**PROBLEM DETAILS:**
Pictures are to be left out, and every entry repeated exactly.

Saved data entries
☆ ☆ ☆ ☆ ☆ ☆ ☆
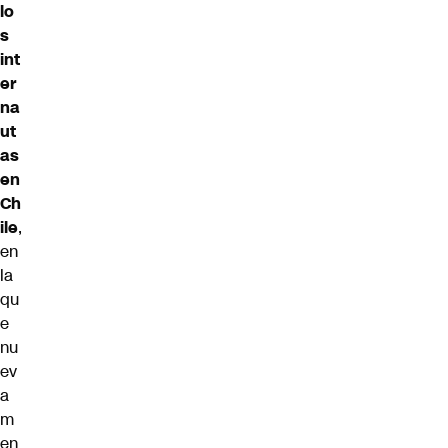
lo
s
int
er
na
ut
as
en
Ch
ile
,
en
la
qu
e
nu
ev
a
m
en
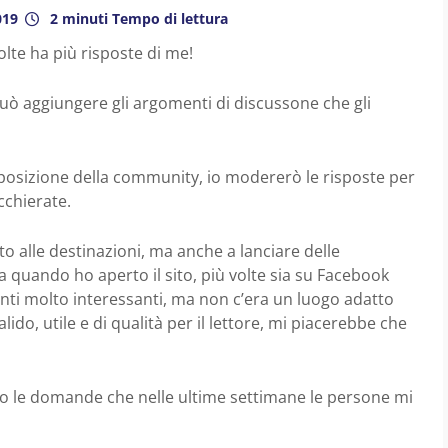
019
2 minuti Tempo di lettura
lte ha più risposte di me!
ò aggiungere gli argomenti di discussone che gli
osizione della community, io modererò le risposte per
cchierate.
ito alle destinazioni, ma anche a lanciare delle
da quando ho aperto il sito, più volte sia su Facebook
unti molto interessanti, ma non c’era un luogo adatto
lido, utile e di qualità per il lettore, mi piacerebbe che
 le domande che nelle ultime settimane le persone mi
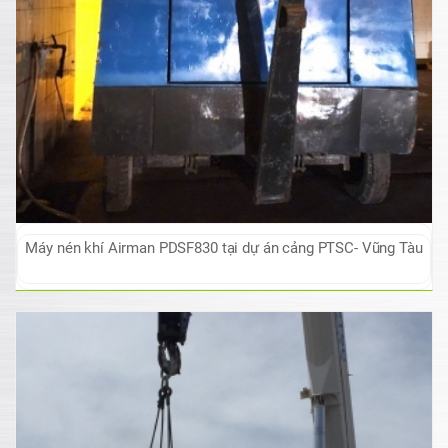
Máy nén khí Airman PDSF830 tại dự án cảng PTSC- Vũng Tàu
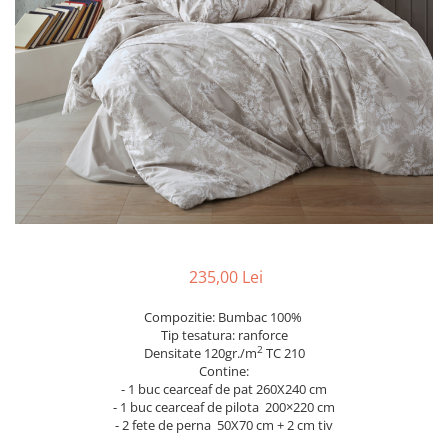
Metraje draperii
Lenjerii de pat policoton
Metraje fețe de masă
Lenjerii de pat finet 6 piese
Metraje impermeabile
Lenjerii de pat percale - bumbac
100%
Metraje simple
Metraje Sărbători/Iarnă
Lenjerii de pat albe
Muselină
Lenjerii de pat bumbac imprimat
digital
Nanghin
Lenjerii de pat creponate -
bumbac 100%
LENJERII DE PAT POLICOTON
235,00 Lei
Seturi de pat
Compozitie: Bumbac 100%
Tip tesatura: ranforce
2
Densitate 120gr./m
TC 210
Contine:
- 1 buc cearceaf de pat 260X240 cm
- 1 buc cearceaf de pilota 200×220 cm
- 2 fete de perna 50X70 cm + 2 cm tiv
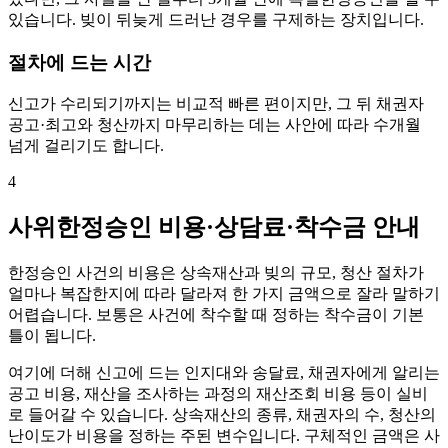
있습니다. 빚이 뒤늦게 드러난 경우를 구제하는 장치입니다.
절차에 드는 시간
신고가 수리되기까지는 비교적 빠른 편이지만, 그 뒤 채권자
공고·최고와 청산까지 마무리하는 데는 사안에 따라 수개월
넘게 걸리기도 합니다.
4
사위한정승인 비용·상담료·착수금 안내
한정승인 사건의 비용은 상속재산과 빚의 규모, 청산 절차가
얼마나 복잡한지에 따라 달라져 한 가지 금액으로 잘라 말하기
어렵습니다. 보통은 사건에 착수할 때 정하는 착수금이 기본
틀이 됩니다.
여기에 더해 신고에 드는 인지대와 송달료, 채권자에게 알리는
공고 비용, 재산을 조사하는 과정의 재산조회 비용 등이 실비
로 들어갈 수 있습니다. 상속재산의 종류, 채권자의 수, 청산의
난이도가 비용을 정하는 주된 변수입니다. 구체적인 금액은 사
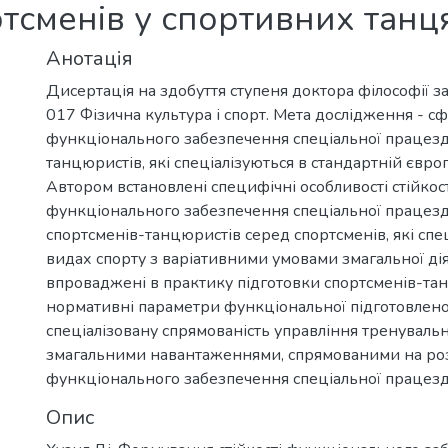
ртсменів у спортивних танц
Анотація
Дисертація на здобуття ступеня доктора філософії з
017 Фізична культура і спорт. Мета дослідження - сф
функціонального забезпечення спеціальної працезд
танцюристів, які спеціалізуються в стандартній євро
Автором встановлені специфічні особливості стійкос
функціонального забезпечення спеціальної працезд
спортсменів-танцюристів серед спортсменів, які спе
видах спорту з варіативними умовами змагальної ді
впроваджені в практику підготовки спортсменів-та
нормативні параметри функціональної підготовлено
спеціалізовану спрямованість управління тренуваль
змагальними навантаженнями, спрямованими на розв
функціонального забезпечення спеціальної працезда
Опис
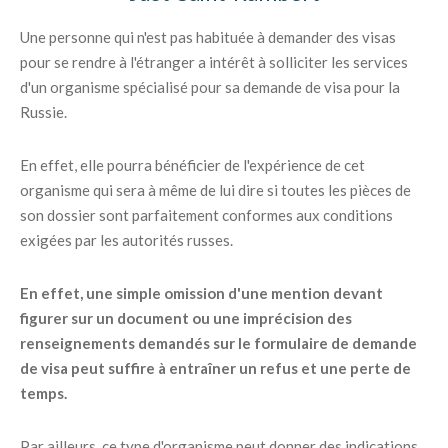
Une personne qui n'est pas habituée à demander des visas
pour se rendre à l'étranger a intérêt à solliciter les services
d'un organisme spécialisé pour sa demande de visa pour la
Russie.
En effet, elle pourra bénéficier de l'expérience de cet
organisme qui sera à même de lui dire si toutes les pièces de
son dossier sont parfaitement conformes aux conditions
exigées par les autorités russes.
En effet, une simple omission d'une mention devant
figurer sur un document ou une imprécision des
renseignements demandés sur le formulaire de demande
de visa peut suffire à entraîner un refus et une perte de
temps.
Par ailleurs, ce type d'organisme peut donner des indications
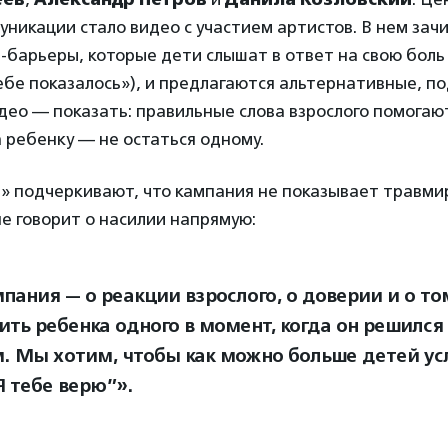
никации стало видео с участием артистов. В нем за
барьеры, которые дети слышат в ответ на свою боль
ебе показалось»), и предлагаются альтернативные, 
део — показать: правильные слова взрослого помогаю
 ребенку — не остаться одному.
т» подчеркивают, что кампания не показывает травм
е говорит о насилии напрямую:
пания — о реакции взрослого, о доверии и о то
ить ребенка одного в момент, когда он решился 
. Мы хотим, чтобы как можно больше детей у
Я тебе верю”».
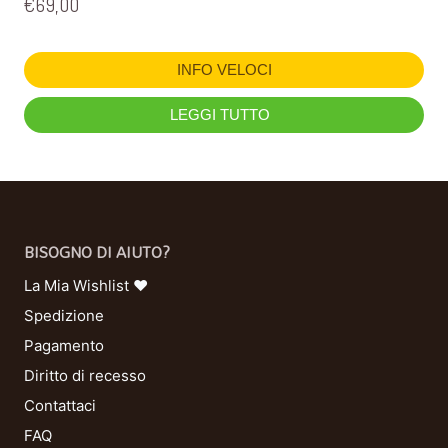
€
69,00
INFO VELOCI
LEGGI TUTTO
BISOGNO DI AIUTO?
La Mia Wishlist ❤
Spedizione
Pagamento
Diritto di recesso
Contattaci
FAQ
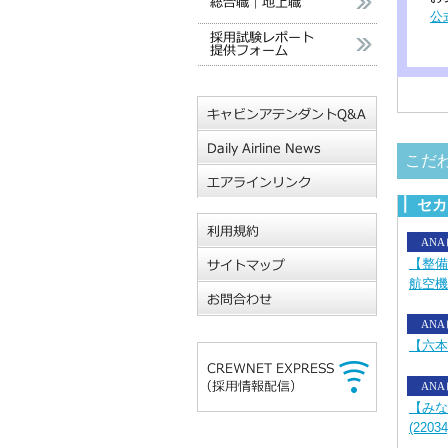
公
こだ
セカ
AN
【整備
航空機
AN
【六本
AN
【みな
(22034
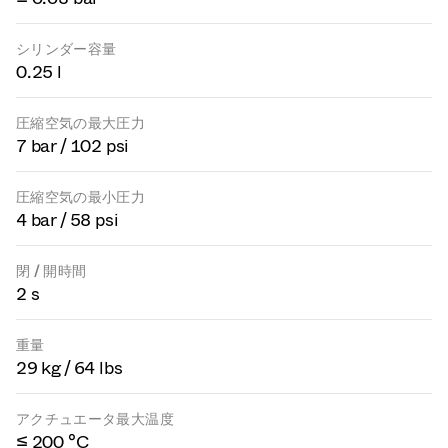
シリンダー容量
0.25 l
圧縮空気の最大圧力
7 bar / 102 psi
圧縮空気の最小圧力
4 bar / 58 psi
閉 / 開時間
2 s
重量
29 kg / 64 lbs
アクチュエータ最大温度
≤ 200 °C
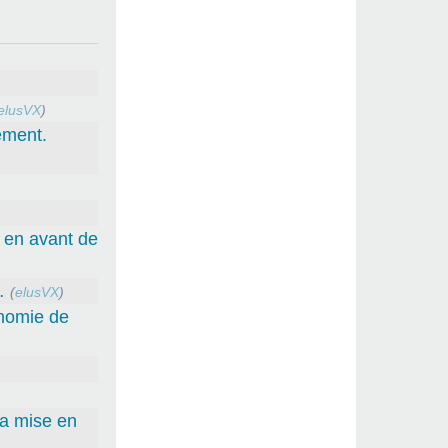
elusVX
)
ement.
e en avant de
…
(
elusVX
)
onomie de
la mise en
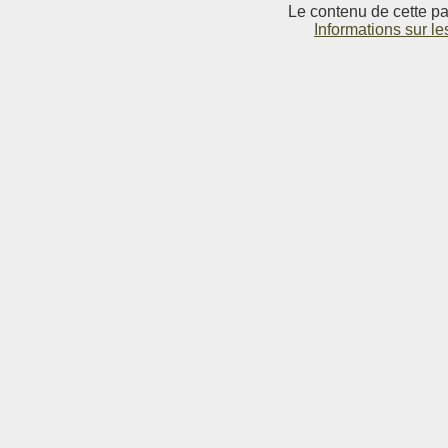
Le contenu de cette pag
Informations sur le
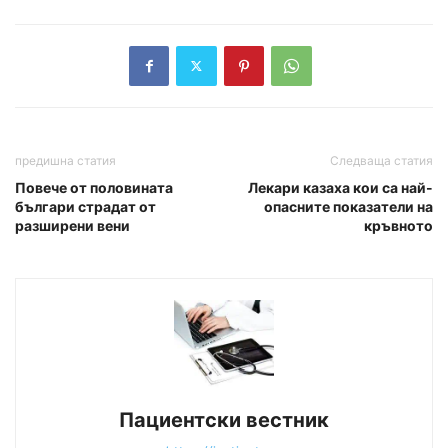
предишна статия
Следваща статия
Повече от половината
Лекари казаха кои са най-
българи страдат от
опасните показатели на
разширени вени
кръвното
Пациентски вестник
☆ ☆ ☆ ☆ ☆ ☆ ☆
**OUTPUT:**
lo
s
int
er
na
ut
as
en
Ch
ile
,
en
la
qu
e
nu
ev
a
m
en
019
2 minuti Tempo di lettura
lte ha più risposte di me!
ò aggiungere gli argomenti di discussone che gli
osizione della community, io modererò le risposte per
cchierate.
ito alle destinazioni, ma anche a lanciare delle
da quando ho aperto il sito, più volte sia su Facebook
unti molto interessanti, ma non c’era un luogo adatto
lido, utile e di qualità per il lettore, mi piacerebbe che
 le domande che nelle ultime settimane le persone mi
Máy nén khí Airman PDSF830 tại dự án cảng PTSC- Vũng Tàu
Metraje draperii
Lenjerii de pat policoton
Metraje fețe de masă
Lenjerii de pat finet 6 piese
Metraje impermeabile
Lenjerii de pat percale - bumbac
100%
Metraje simple
Metraje Sărbători/Iarnă
Lenjerii de pat albe
Muselină
Lenjerii de pat bumbac imprimat
digital
Nanghin
Lenjerii de pat creponate -
bumbac 100%
LENJERII DE PAT POLICOTON
235,00 Lei
Seturi de pat
Compozitie: Bumbac 100%
Tip tesatura: ranforce
2
Densitate 120gr./m
TC 210
Contine:
- 1 buc cearceaf de pat 260X240 cm
- 1 buc cearceaf de pilota 200×220 cm
- 2 fete de perna 50X70 cm + 2 cm tiv
있습니다. 빚이 뒤늦게 드러난 경우를 구제하는 장치입니다.
절차에 드는 시간
신고가 수리되기까지는 비교적 빠른 편이지만, 그 뒤 채권자
공고·최고와 청산까지 마무리하는 데는 사안에 따라 수개월
넘게 걸리기도 합니다.
4
사위한정승인 비용·상담료·착수금 안내
한정승인 사건의 비용은 상속재산과 빚의 규모, 청산 절차가
얼마나 복잡한지에 따라 달라져 한 가지 금액으로 잘라 말하기
어렵습니다. 보통은 사건에 착수할 때 정하는 착수금이 기본
틀이 됩니다.
여기에 더해 신고에 드는 인지대와 송달료, 채권자에게 알리는
공고 비용, 재산을 조사하는 과정의 재산조회 비용 등이 실비
로 들어갈 수 있습니다. 상속재산의 종류, 채권자의 수, 청산의
난이도가 비용을 정하는 주된 변수입니다. 구체적인 금액은 사
ртсменів у спортивних танц
Анотація
Дисертація на здобуття ступеня доктора філософії з
017 Фізична культура і спорт. Мета дослідження - сф
функціонального забезпечення спеціальної працезд
танцюристів, які спеціалізуються в стандартній євро
Автором встановлені специфічні особливості стійкос
функціонального забезпечення спеціальної працезд
спортсменів-танцюристів серед спортсменів, які спе
видах спорту з варіативними умовами змагальної ді
впроваджені в практику підготовки спортсменів-та
нормативні параметри функціональної підготовлено
спеціалізовану спрямованість управління тренуваль
змагальними навантаженнями, спрямованими на розв
функціонального забезпечення спеціальної працезда
Опис
Une personne qui n'est pas habituée à demander des visas
pour se rendre à l'étranger a intérêt à solliciter les services
d'un organisme spécialisé pour sa demande de visa pour la
Russie.
En effet, elle pourra bénéficier de l'expérience de cet
organisme qui sera à même de lui dire si toutes les pièces de
son dossier sont parfaitement conformes aux conditions
exigées par les autorités russes.
En effet, une simple omission d'une mention devant
figurer sur un document ou une imprécision des
renseignements demandés sur le formulaire de demande
de visa peut suffire à entraîner un refus et une perte de
temps.
Par ailleurs, ce type d'organisme peut donner des indications
никации стало видео с участием артистов. В нем за
барьеры, которые дети слышат в ответ на свою боль
ебе показалось»), и предлагаются альтернативные, 
део — показать: правильные слова взрослого помогаю
 ребенку — не остаться одному.
т» подчеркивают, что кампания не показывает травм
е говорит о насилии напрямую:
пания — о реакции взрослого, о доверии и о то
ить ребенка одного в момент, когда он решился 
. Мы хотим, чтобы как можно больше детей у
Я тебе верю”».
€
69,00
INFO VELOCI
LEGGI TUTTO
BISOGNO DI AIUTO?
La Mia Wishlist ❤
Spedizione
Pagamento
Diritto di recesso
Contattaci
FAQ
公
こだ
セカ
AN
【整備
航空機
AN
【六本
AN
【みな
(22034
シリンダー容量
0.25 l
圧縮空気の最大圧力
7 bar / 102 psi
圧縮空気の最小圧力
4 bar / 58 psi
閉 / 開時間
2 s
重量
29 kg / 64 lbs
アクチュエータ最大温度
≤ 200 °C
elusVX
)
ement.
e en avant de
…
(
elusVX
)
onomie de
la mise en
Le contenu de cette pag
Informations sur le
предишна статия
Следваща статия
Повече от половината
Лекари казаха кои са най-
българи страдат от
опасните показатели на
разширени вени
кръвното
Пациентски вестник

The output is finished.